§ **Task inputs**

┌────────

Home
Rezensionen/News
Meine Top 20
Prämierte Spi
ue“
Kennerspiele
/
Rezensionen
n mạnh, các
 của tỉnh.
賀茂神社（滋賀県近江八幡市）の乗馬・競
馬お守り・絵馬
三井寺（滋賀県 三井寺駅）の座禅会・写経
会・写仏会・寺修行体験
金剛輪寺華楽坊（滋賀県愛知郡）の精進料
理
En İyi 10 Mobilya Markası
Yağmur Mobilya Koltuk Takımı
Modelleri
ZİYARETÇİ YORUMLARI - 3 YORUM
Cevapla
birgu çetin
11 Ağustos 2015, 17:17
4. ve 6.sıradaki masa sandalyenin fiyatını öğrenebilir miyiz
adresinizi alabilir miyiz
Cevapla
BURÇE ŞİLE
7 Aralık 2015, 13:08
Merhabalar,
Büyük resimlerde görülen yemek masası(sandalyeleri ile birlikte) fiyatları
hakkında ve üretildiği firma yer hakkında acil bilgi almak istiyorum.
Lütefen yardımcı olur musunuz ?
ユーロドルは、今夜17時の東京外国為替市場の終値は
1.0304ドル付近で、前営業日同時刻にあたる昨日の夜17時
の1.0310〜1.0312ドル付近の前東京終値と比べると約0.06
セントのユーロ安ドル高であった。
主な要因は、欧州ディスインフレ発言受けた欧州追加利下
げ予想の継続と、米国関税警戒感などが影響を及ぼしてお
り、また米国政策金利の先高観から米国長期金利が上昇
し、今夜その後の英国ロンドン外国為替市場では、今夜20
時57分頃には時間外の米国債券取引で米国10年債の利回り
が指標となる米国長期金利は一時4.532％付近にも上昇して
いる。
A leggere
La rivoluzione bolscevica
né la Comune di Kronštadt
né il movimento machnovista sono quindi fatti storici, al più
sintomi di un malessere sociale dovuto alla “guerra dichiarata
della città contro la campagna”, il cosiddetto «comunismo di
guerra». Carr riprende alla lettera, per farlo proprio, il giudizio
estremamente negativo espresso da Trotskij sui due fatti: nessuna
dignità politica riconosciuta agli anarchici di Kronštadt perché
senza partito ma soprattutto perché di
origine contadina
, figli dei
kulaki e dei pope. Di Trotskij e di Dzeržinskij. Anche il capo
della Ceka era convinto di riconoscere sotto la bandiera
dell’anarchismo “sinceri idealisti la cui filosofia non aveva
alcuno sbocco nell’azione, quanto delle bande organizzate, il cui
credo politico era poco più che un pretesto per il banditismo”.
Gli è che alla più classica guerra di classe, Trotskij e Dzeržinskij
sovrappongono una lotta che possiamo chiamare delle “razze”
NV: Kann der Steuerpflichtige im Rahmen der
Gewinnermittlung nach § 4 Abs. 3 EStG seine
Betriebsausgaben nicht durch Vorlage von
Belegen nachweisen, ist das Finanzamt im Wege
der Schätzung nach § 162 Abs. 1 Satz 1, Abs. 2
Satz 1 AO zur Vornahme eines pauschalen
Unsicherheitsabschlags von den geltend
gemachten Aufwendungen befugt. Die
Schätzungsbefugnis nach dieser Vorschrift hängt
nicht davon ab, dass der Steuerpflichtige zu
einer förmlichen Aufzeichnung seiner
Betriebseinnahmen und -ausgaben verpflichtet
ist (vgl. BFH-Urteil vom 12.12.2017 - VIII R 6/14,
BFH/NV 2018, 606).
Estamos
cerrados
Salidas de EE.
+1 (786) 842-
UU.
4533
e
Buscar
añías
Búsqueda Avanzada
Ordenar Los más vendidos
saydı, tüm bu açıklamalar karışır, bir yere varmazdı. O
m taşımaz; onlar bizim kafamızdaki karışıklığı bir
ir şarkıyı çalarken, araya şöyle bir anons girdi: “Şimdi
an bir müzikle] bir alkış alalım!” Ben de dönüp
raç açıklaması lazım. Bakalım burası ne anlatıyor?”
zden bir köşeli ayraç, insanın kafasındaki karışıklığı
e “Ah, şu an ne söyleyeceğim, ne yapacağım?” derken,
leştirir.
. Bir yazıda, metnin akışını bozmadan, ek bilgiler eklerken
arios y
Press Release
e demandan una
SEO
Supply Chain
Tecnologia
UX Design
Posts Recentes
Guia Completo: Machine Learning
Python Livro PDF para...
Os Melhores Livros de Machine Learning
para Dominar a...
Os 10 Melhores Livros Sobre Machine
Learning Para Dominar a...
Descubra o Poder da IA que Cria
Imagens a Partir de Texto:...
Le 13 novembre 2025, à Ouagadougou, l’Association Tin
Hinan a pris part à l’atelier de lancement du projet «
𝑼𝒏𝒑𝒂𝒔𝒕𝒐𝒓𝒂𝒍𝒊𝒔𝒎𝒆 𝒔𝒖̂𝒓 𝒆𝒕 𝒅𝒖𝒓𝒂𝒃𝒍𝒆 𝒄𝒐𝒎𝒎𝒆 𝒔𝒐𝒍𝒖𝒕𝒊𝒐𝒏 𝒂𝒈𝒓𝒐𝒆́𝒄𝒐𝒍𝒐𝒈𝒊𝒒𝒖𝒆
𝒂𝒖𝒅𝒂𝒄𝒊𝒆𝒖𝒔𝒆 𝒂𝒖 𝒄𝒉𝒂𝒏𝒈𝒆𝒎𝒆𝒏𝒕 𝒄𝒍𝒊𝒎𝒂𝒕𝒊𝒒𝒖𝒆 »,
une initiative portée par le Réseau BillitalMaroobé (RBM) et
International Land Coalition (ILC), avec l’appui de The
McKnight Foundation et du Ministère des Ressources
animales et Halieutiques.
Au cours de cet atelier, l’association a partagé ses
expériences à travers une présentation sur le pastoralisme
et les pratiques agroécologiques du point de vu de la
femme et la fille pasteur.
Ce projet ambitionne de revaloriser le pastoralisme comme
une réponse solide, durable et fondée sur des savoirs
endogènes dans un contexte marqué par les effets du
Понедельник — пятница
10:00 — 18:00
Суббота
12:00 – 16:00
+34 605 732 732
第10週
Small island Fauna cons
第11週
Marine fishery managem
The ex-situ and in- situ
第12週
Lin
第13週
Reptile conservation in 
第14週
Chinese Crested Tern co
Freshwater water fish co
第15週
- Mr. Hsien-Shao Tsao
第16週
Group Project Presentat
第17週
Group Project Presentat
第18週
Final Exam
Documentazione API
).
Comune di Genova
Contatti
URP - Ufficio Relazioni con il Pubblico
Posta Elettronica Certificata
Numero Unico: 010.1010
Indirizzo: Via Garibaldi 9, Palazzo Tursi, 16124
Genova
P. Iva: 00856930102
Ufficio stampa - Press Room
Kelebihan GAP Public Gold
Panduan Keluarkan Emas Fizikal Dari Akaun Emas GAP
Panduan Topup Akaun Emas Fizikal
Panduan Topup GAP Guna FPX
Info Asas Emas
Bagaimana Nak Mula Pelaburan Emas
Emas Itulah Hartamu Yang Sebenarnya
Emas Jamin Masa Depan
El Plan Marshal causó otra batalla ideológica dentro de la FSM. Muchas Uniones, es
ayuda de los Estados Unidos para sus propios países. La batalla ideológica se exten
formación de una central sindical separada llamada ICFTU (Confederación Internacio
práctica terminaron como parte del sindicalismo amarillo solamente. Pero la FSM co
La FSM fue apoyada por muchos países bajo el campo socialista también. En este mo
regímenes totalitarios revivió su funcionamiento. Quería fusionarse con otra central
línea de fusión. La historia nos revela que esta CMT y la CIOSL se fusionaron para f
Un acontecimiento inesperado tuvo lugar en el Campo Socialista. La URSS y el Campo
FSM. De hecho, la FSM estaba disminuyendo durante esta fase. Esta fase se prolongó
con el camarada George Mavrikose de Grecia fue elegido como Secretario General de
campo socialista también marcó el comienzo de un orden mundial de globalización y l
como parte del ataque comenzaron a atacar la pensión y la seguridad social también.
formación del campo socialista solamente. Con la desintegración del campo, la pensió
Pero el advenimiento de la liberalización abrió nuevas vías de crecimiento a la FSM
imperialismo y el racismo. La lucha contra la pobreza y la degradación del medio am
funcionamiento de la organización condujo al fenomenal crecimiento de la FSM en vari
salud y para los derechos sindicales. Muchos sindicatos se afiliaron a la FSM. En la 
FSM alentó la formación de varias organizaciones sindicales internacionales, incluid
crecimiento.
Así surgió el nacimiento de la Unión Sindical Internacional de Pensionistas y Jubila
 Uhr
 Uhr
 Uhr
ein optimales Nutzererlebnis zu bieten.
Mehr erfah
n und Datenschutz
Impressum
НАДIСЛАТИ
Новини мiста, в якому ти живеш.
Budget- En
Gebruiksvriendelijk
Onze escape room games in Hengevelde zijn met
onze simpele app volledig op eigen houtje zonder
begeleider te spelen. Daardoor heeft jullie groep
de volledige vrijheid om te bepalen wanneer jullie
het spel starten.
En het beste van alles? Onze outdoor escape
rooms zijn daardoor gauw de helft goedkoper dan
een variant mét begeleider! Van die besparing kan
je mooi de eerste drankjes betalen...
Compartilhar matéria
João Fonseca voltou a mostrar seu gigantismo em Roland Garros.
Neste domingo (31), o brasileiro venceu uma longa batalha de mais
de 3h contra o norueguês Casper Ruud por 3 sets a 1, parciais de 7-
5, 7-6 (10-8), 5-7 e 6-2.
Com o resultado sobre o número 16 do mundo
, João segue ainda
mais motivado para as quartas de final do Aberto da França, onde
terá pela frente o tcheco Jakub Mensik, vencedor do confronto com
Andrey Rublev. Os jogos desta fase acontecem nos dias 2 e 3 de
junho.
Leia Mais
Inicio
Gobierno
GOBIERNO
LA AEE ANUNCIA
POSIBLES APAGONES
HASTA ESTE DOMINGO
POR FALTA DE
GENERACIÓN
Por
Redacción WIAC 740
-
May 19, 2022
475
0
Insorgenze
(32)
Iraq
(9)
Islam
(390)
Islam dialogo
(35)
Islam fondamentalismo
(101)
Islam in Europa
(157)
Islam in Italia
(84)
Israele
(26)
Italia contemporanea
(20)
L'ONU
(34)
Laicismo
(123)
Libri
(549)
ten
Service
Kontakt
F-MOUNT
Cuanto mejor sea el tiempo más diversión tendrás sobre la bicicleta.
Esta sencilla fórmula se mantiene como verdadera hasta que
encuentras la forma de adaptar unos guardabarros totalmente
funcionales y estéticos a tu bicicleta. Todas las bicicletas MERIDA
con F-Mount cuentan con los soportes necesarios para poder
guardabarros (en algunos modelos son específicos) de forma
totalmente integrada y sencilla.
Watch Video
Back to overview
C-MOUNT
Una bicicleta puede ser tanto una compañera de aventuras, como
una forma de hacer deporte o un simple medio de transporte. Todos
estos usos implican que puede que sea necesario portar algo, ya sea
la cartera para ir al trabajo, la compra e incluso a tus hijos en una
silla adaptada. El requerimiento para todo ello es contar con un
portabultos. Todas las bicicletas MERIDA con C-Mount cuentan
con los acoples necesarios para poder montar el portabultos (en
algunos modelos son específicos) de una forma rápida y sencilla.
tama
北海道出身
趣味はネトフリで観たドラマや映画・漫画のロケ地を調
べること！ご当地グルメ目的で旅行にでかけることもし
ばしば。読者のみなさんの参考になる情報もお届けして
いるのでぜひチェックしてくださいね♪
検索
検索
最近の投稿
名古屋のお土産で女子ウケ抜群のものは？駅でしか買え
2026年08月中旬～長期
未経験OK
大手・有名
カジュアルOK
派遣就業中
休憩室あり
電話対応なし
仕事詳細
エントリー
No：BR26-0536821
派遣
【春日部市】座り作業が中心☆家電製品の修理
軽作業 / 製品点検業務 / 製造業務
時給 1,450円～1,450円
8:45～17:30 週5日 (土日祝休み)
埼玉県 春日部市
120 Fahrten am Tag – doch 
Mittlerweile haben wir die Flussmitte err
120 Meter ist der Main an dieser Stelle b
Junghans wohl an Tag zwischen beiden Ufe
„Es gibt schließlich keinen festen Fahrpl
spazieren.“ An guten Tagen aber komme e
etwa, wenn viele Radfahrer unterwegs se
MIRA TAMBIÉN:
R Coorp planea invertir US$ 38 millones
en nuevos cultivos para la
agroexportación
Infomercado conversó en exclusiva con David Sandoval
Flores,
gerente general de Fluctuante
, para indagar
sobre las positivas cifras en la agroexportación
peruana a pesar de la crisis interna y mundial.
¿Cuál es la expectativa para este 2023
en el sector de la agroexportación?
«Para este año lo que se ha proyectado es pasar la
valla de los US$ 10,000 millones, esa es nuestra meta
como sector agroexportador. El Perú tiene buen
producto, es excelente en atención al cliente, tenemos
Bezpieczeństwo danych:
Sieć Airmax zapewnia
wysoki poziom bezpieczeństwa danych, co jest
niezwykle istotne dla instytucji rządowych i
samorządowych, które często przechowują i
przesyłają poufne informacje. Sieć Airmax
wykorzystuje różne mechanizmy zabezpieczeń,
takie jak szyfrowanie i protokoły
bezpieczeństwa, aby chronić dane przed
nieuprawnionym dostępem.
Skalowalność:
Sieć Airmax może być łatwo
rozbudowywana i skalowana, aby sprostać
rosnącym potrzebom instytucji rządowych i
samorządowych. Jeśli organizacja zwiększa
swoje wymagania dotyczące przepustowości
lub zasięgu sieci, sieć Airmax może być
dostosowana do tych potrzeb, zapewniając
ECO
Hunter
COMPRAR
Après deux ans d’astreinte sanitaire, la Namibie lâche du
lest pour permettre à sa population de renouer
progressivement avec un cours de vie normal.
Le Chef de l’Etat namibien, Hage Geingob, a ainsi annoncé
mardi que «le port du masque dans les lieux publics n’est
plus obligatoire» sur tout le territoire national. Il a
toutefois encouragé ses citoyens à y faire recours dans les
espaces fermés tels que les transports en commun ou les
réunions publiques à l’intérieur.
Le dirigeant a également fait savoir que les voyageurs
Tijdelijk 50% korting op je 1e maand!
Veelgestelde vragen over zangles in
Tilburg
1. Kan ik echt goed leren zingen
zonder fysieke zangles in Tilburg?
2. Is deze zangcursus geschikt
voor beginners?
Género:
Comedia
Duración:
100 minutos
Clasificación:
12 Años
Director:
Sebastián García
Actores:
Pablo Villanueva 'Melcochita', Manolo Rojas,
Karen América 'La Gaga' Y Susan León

└────────

§ **What you should do**
Extract all lines of the records above that include "Satz".

§ **Answer area**
der Schätzung nach § 162 Abs. 1 Satz 1, Abs. 2
Satz 1 AO zur Vornahme eines pauschalen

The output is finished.